Nullable and Optional Columns

可空与可选列

python
undefined
python
undefined

Object API: allow nulls in a column

对象API:允许列包含空值

pa.Column(float, nullable=True)
pa.Column(float, nullable=True)

DataFrameModel: make a column optional (may be absent)

DataFrameModel:将列设为可选(可以不存在)

from typing import Optional
class Schema(pa.DataFrameModel): required_col: Series[int] optional_col: Optional[Series[float]]
undefined
from typing import Optional
class Schema(pa.DataFrameModel): required_col: Series[int] optional_col: Optional[Series[float]]
undefined

Coercion

类型强制转换

Enable coercion to cast data to the declared type before validation. Use deliberately — coercion can hide upstream data issues.
python
undefined
启用强制转换可在验证前将数据转换为声明的类型。需谨慎使用——强制转换可能掩盖上游数据问题。
python
undefined

Per-column

按列设置

pa.Column(int, coerce=True)
pa.Column(int, coerce=True)

Schema-wide via Config

通过Config在全局Schema设置

class Schema(pa.DataFrameModel): year: int = pa.Field(gt=2000, coerce=True)
class Config:
    coerce = True
undefined
class Schema(pa.DataFrameModel): year: int = pa.Field(gt=2000, coerce=True)
class Config:
    coerce = True
undefined

Lazy Validation — Collect All Errors

延迟验证——收集所有错误

By default pandera raises on the first error. Use
lazy=True
to collect all failures before raising, useful for batch reporting.
python
try:
    schema.validate(df, lazy=True)
except pa.errors.SchemaErrors as exc:
    print(exc.failure_cases)   # DataFrame of all failures
默认情况下,pandera会在遇到第一个错误时抛出异常。使用
lazy=True
可收集所有失败后再抛出,适用于批量报告场景。
python
try:
    schema.validate(df, lazy=True)
except pa.errors.SchemaErrors as exc:
    print(exc.failure_cases)   # 所有失败案例的DataFrame

Decorator Integration

装饰器集成

Integrate validation transparently into pipelines using decorators.
python
undefined
使用装饰器将验证透明地集成到数据流水线中。
python
undefined

DataFrameModel + check_types (recommended)

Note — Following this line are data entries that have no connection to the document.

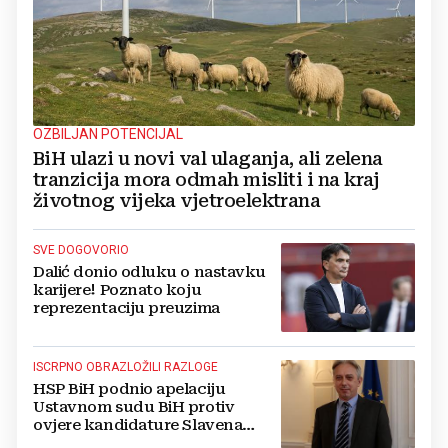
OZBILJAN POTENCIJAL
BiH ulazi u novi val ulaganja, ali zelena
tranzicija mora odmah misliti i na kraj
životnog vijeka vjetroelektrana
SVE DOGOVORIO
Dalić donio odluku o nastavku
karijere! Poznato koju
reprezentaciju preuzima
ISCRPNO OBRAZLOŽILI RAZLOGE
HSP BiH podnio apelaciju
Ustavnom sudu BiH protiv
ovjere kandidature Slavena
Kovačevića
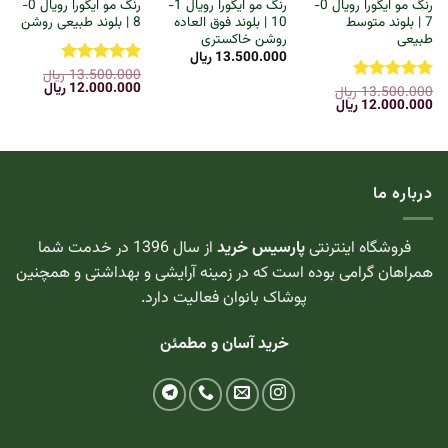
رنگ مو ایگورا رویال 0-
رنگ مو ایگورا رویال 1-
رنگ مو ایگورا رویال 0-
7 | بلوند متوسط
10 | بلوند فوق العاده
8 | بلوند طبیعی روشن
طبیعی
روشن خاکستری
13.500.000
ریال
13.500.000
ریال
نمره
5
از
قیمت
قیمت
12.000.000
ریال
13.500.000
ریال
5
نمره
5
از
اصلی:
فعلی:
قیمت
قیمت
12.000.000
ریال
5
13.500.000 ریال
12.000.000 
اصلی:
فعلی:
بود.
13.500.000 ریال
12.000.000 ریال.
بود.
درباره ما
فروشگاه اینترنتی
پارسیس خرید
از سال 1396 در خدمت شما
همراهان گرامی بوده است که در زمینه آرایشی و بهداشتی و همچنین
پوشاک بانوان فعالیت دارد.
خرید آسان و مطمئن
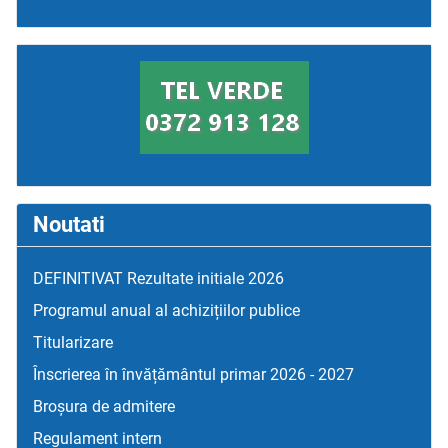
Noutati
DEFINITIVAT Rezultate initiale 2026
Programul anual al achizițiilor publice
Titularizare
Înscrierea în învățământul primar 2026 - 2027
Broșura de admitere
Regulament intern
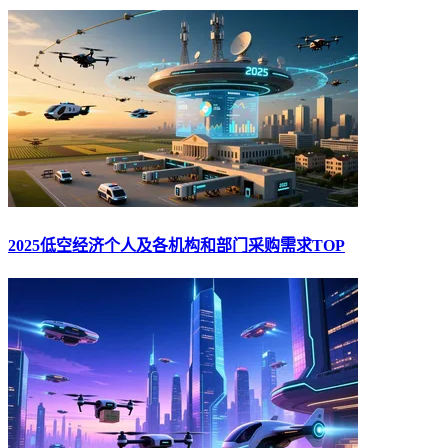
2025低空经济个人及各机构和部门采购需求TOP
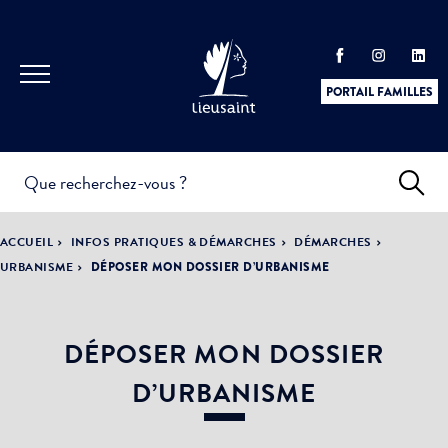
PORTAIL FAMILLES
INFOS
PRATIQUES &
ACTUALITÉS &
ACCUEIL
INFOS PRATIQUES & DÉMARCHES
DÉMARCHES
DÉMARCHES
ÉVÈNEMENTS
URBANISME
DÉPOSER MON DOSSIER D’URBANISME
DÉPOSER MON DOSSIER
DÉMOCRATIE
LA VILLE
PARTICIPATIVE
D’URBANISME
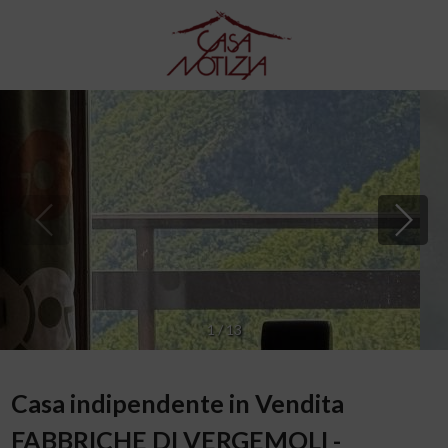
1
/
13
Casa indipendente in Vendita
FABBRICHE DI VERGEMOLI -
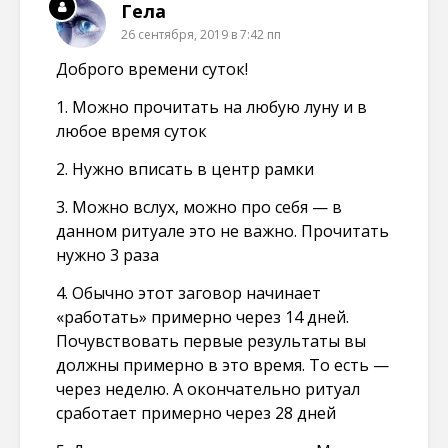
Гела
26 сентября, 2019 в 7:42 пп
Доброго времени суток!
1. Можно прочитать на любую луну и в
любое время суток
2. Нужно вписать в центр рамки
3. Можно вслух, можно про себя — в
данном ритуале это не важно. Прочитать
нужно 3 раза
4. Обычно этот заговор начинает
«работать» примерно через 14 дней.
Почувствовать первые результаты вы
должны примерно в это время. То есть —
через неделю. А окончательно ритуал
сработает примерно через 28 дней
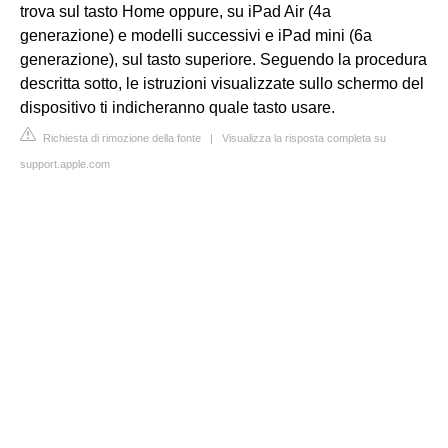
trova sul tasto Home oppure, su iPad Air (4a
generazione) e modelli successivi e iPad mini (6a
generazione), sul tasto superiore. Seguendo la procedura
descritta sotto, le istruzioni visualizzate sullo schermo del
dispositivo ti indicheranno quale tasto usare.
Richiesta di rimozione della fonte
|
Visualizza la risposta completa su
support.apple.com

DataFrameModel + check_types(推荐)

@pa.check_types def transform(df: DataFrame[InputSchema]) -> DataFrame[OutputSchema]: return df.assign(revenue=df["units"] * df["price"])
@pa.check_types def transform(df: DataFrame[InputSchema]) -> DataFrame[OutputSchema]: return df.assign(revenue=df["units"] * df["price"])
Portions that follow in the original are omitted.